どちらにせよ、この日本では誰かの犠牲の上に成り立っている、見えない誰かの犠牲の上に成り立ってるのがこの世界…と表面上は見えるけど、その要石の名前がダイジンで、本来の役目を放棄して好き勝手する、SNSにもお構いなしで要石としての機能が失われ、当の大臣が、いざ東京にミミズが落ちる、大災害がまたという場面で「人がいっぱい死ぬね、くり返すね」と他人事なのは、災害に対する政府の本気度、いわゆるお飾り大臣への批判が込められている?

逆に要石になった閉じ師を「大臣」と呼び、厄災を封じ込めるための犠牲と考えると、現実での政府の大臣はそういう自己犠牲の精神が必要ということなのかな?
まぁ、現実として考えると政府の大臣はぶっちゃけ権力と金が得られるわけで、自己犠牲という前に国のために自身を犠牲にするに値するだけの報酬はしっかり得ていると思うけれど…。

まぁ政府の大臣が無責任って気がするのは事実だけど、でも大臣がしっかりしてたからって地震が起きないわけじゃない…大臣の役目は起きてしまった厄災への対処、事後の対応なのでは?

そしてこの映画のダイジン(閉じ師の犠牲)が決定的に違うのは、閉じ師は一般には隠された、要石=ダイジン=犠牲となったとしても誰にも称賛はされず、人知れず犠牲になっている部分だと思う。
現実の大臣とは違い、要石から解放され自由の身になった時に、もう犠牲になるのは嫌、自由にしたいと思ったとしても正直に言って責める気にはなれない。
現実の政治家の大臣は自分でなりたくて政治家になるために、国民のために働くので清き一票をと声をあげてなるわけで自己犠牲を強いられても当然と言えば当然だしその分の報酬も名誉も得ている、辞めたければ辞めればいい。

劇中のダイジンとはずいぶん境遇が違うと思う。



私がこの映画がいまいちな理由

ということで、見出しの通り正直に言って今回の新海監督の映画は個人的には微妙。
相変わらず映像は奇麗だし、舞台もどんどん移り変わって飽きないし、言いたいことも概ね分かった気になっているので、理解できなくてつまらないってことではないのだけど、でもなんか今回はあんまり…。

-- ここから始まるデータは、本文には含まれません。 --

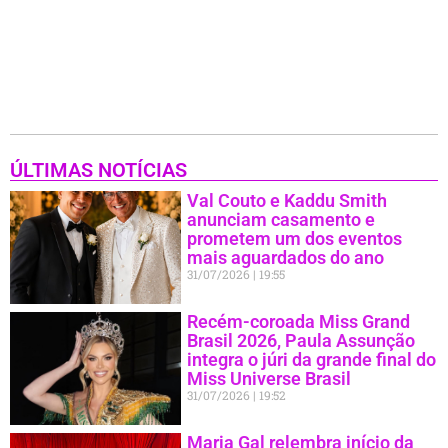
ÚLTIMAS NOTÍCIAS
Val Couto e Kaddu Smith
anunciam casamento e
prometem um dos eventos
mais aguardados do ano
31/07/2026
19:55
Recém-coroada Miss Grand
Brasil 2026, Paula Assunção
integra o júri da grande final do
Miss Universe Brasil
31/07/2026
19:52
Maria Gal relembra início da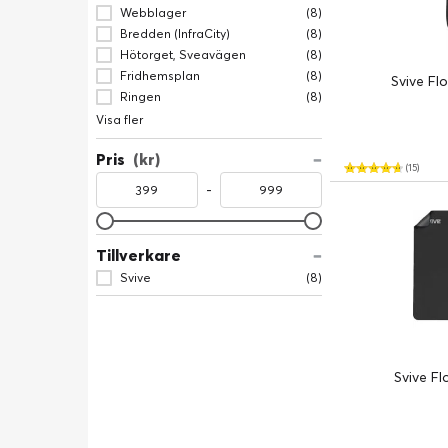
Webblager
(8)
Bredden (InfraCity)
(8)
Hötorget, Sveavägen
(8)
Fridhemsplan
(8)
Svive Fl
Ringen
(8)
Visa fler
Pris
(kr)
(15)
-
Tillverkare
Svive
(8)
Svive Fl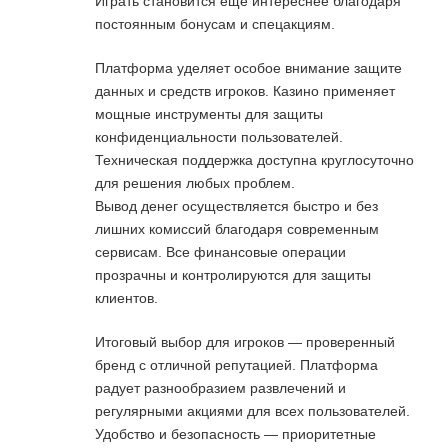
Играть становится еще интереснее благодаря
постоянным бонусам и спецакциям.
Платформа уделяет особое внимание защите
данных и средств игроков. Казино применяет
мощные инструменты для защиты
конфиденциальности пользователей.
Техническая поддержка доступна круглосуточно
для решения любых проблем.
Вывод денег осуществляется быстро и без
лишних комиссий благодаря современным
сервисам. Все финансовые операции
прозрачны и контролируются для защиты
клиентов.
Итоговый выбор для игроков — проверенный
бренд с отличной репутацией. Платформа
радует разнообразием развлечений и
регулярными акциями для всех пользователей.
Удобство и безопасность — приоритетные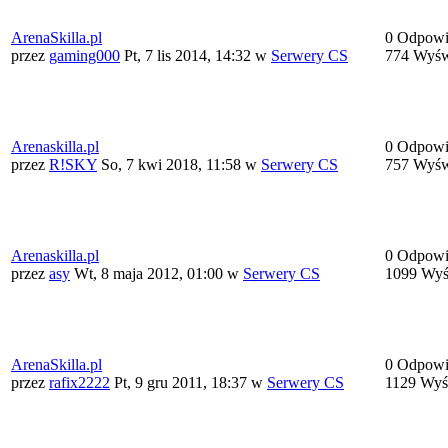
ArenaSkilla.pl
0 Odpowi
przez
gaming000
Pt, 7 lis 2014, 14:32
w
Serwery CS
774 Wyśw
Arenaskilla.pl
0 Odpowi
przez
R!SKY
So, 7 kwi 2018, 11:58
w
Serwery CS
757 Wyśw
Arenaskilla.pl
0 Odpowi
przez
asy
Wt, 8 maja 2012, 01:00
w
Serwery CS
1099 Wyś
ArenaSkilla.pl
0 Odpowi
przez
rafix2222
Pt, 9 gru 2011, 18:37
w
Serwery CS
1129 Wyś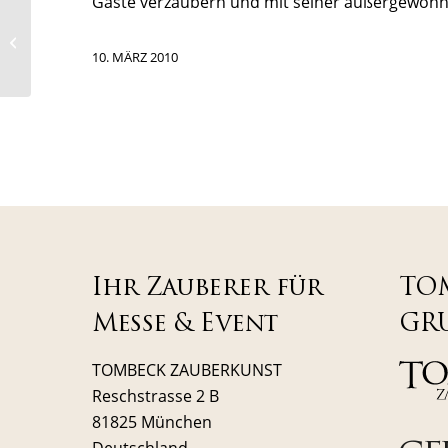
Gäste verzaubern und mit seiner außergewöhnl
TOMBECK BEGEISTERT
RALF SCHUHMACHER
UND WOLFGANG
10. MÄRZ 2010
FIEREK
Ihr Zauberer für
TO
Messe & Event
GR
TOMBECK ZAUBERKUNST
Reschstrasse 2 B
81825 München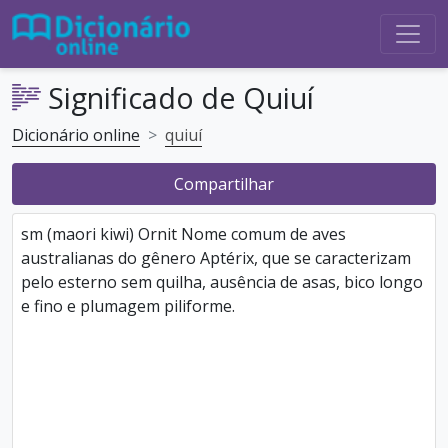
Significado de Quiuí
Dicionário online
quiuí
Compartilhar
sm (maori kiwi) Ornit Nome comum de aves
australianas do gênero Aptérix, que se caracterizam
pelo esterno sem quilha, ausência de asas, bico longo
e fino e plumagem piliforme.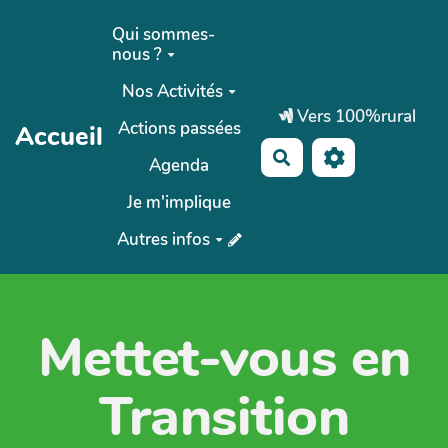
Aller au contenu principal
Qui sommes-
nous ?
Nos Activités
Vers 100%rural
Actions passées
Accueil
Rechercher
Agenda
Je m'implique
Autres infos
Mettet-vous en
Transition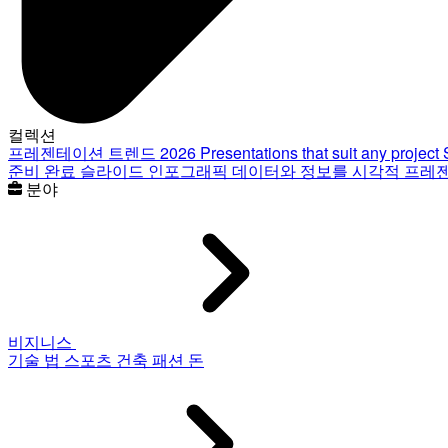
컬렉션
프레젠테이션 트렌드 2026
Presentations that suit any project
준비 완료 슬라이드
인포그래픽
데이터와 정보를 시각적 프레
분야
비지니스
기술
법
스포츠
건축
패션
돈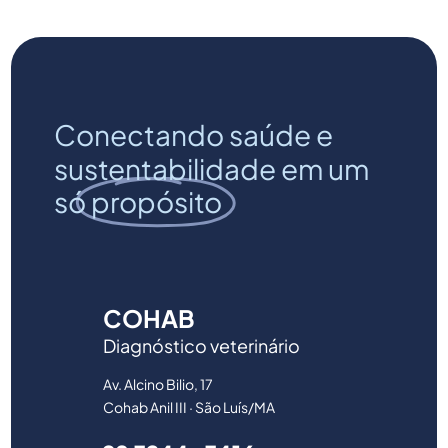
Conectando saúde e
sustentabilidade em um
só
propósito
COHAB
Diagnóstico veterinário
Av. Alcino Bilio, 17
Cohab Anil III · São Luís/MA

決して見て損したとかは思わないものの、まぁ一回見たからもういいかで終わってしまう感じだった。

自分でもなんでかなぁと思うので、少し具体的に書きたいと思う。


設定の無理感

とりあえず最初に思ったのが設定に対して今回は素直に受け入れられなかった。

例えば、ミミズは人が住んでいる多くの人の思いが抑えているので廃墟など人がいなくなると抑えが効かなくなって出てくるとソウタが言っていたと思うけど、そうすると東京に出てくるのはさすがに無理がある。

皆に忘れ去られた地下のおそらく江戸時代?あたりの門扉だから、そして今はミミズの頭があって要石で封印してる特別な場所ってことなんだろうけど、そこまで古い門扉もOKなら戦国時代の中心地である岐阜方面やもっと歴史のある京都なんか特別な門扉があってもよさそうだし、東京の地下は特別な場所で要石があるのに、西の要石はただのバブルの廃墟なのもよく分からない。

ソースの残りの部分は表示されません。